Segment Open

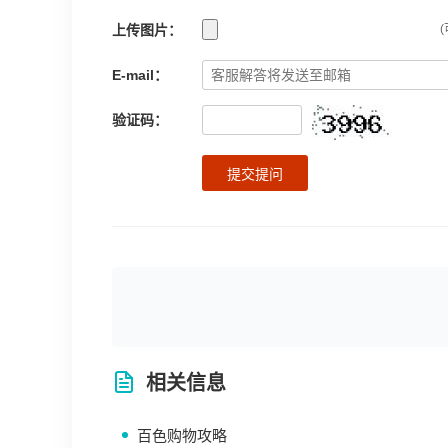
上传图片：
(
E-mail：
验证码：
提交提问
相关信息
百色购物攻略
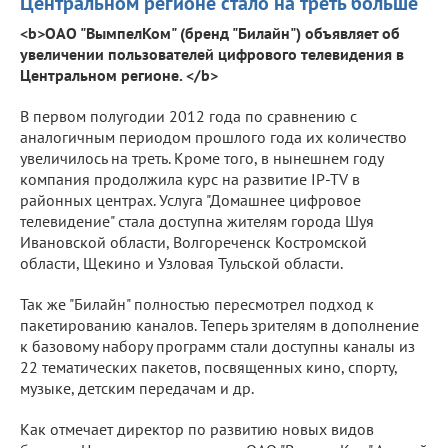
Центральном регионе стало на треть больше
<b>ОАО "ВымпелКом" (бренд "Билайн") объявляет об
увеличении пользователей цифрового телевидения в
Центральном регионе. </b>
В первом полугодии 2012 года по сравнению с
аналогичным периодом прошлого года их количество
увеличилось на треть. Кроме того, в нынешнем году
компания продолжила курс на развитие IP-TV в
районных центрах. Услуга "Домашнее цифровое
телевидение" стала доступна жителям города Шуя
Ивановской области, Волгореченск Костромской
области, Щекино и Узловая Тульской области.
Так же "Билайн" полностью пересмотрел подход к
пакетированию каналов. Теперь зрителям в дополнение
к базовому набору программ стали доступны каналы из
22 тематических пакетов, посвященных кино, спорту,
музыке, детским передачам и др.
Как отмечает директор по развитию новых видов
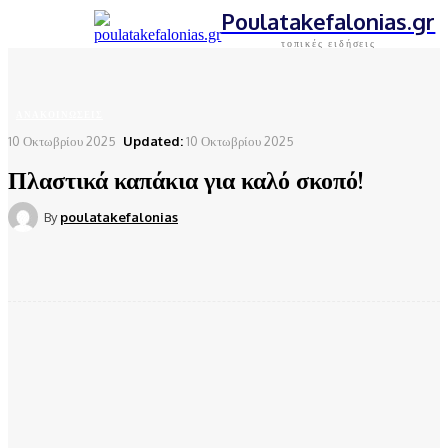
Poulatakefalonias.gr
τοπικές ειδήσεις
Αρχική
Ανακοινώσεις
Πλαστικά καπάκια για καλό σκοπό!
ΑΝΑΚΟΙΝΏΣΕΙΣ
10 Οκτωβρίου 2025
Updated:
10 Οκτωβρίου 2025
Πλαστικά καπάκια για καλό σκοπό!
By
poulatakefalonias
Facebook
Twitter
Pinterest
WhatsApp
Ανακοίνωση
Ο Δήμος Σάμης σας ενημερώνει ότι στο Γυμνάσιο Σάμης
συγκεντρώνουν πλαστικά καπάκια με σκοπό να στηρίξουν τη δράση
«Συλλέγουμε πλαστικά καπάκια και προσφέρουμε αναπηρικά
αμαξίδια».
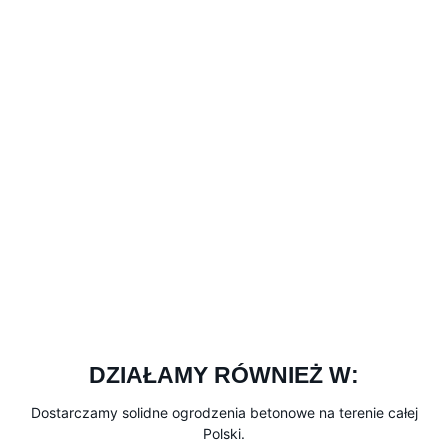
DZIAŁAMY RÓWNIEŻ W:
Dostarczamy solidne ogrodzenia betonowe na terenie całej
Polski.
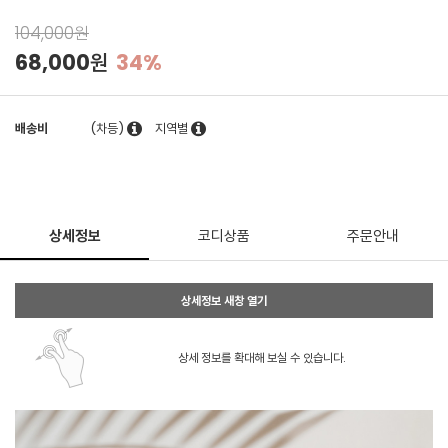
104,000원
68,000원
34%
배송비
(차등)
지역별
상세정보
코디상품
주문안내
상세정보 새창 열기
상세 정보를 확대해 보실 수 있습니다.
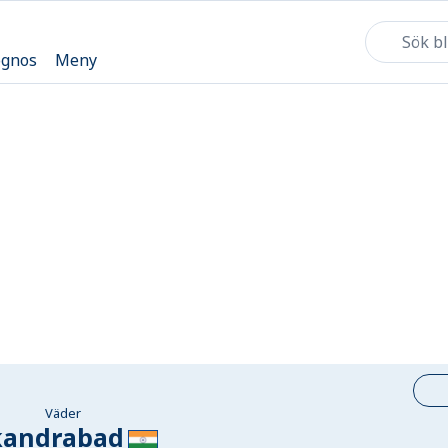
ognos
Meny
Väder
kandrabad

Segment Closed
Segment Open

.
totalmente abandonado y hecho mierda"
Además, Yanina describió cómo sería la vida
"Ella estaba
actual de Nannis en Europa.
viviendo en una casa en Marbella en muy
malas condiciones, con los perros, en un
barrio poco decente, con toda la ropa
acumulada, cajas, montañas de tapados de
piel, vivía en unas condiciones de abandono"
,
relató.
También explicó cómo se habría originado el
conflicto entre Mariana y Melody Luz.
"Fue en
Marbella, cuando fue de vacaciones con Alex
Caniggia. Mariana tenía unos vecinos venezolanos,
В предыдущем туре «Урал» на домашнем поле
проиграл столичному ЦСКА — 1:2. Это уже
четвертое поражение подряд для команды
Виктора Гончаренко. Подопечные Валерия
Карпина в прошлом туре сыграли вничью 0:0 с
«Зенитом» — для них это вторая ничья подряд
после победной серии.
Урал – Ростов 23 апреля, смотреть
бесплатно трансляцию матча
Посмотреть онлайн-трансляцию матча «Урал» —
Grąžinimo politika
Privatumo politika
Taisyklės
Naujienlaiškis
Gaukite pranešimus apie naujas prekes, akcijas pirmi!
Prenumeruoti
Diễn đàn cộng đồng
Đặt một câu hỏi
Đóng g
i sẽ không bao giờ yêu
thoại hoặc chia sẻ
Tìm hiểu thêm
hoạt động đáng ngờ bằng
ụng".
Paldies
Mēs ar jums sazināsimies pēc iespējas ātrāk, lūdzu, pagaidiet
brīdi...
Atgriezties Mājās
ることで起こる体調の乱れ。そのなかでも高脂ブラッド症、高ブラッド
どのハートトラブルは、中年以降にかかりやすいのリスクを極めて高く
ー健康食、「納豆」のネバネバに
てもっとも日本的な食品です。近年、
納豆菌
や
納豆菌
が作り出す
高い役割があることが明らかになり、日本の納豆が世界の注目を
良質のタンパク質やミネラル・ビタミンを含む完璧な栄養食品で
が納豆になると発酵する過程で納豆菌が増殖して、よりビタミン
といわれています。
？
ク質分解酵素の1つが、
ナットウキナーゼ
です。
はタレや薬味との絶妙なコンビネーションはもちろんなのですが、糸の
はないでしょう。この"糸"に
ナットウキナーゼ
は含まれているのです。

Segment Closed

Aim of the task — In the data above, start at the line that has "どのハートトラブルは、中年以降にかかりやすいのリスクを極めて高く", stop after the line that has "は含まれているのです。", and print every line in between exactly as it stands.

Finished exercise —
どのハートトラブルは、中年以降にかかりやすいのリスクを極めて高く
ー健康食、「納豆」のネバネバに
てもっとも日本的な食品です。近年、
納豆菌
や
納豆菌
が作り出す
高い役割があることが明らかになり、日本の納豆が世界の注目を
良質のタンパク質やミネラル・ビタミンを含む完璧な栄養食品で
が納豆になると発酵する過程で納豆菌が増殖して、よりビタミン
といわれています。
？
ク質分解酵素の1つが、
ナットウキナーゼ
です。
はタレや薬味との絶妙なコンビネーションはもちろんなのですが、糸の
はないでしょう。この"糸"に
ナットウキナーゼ
は含まれているのです。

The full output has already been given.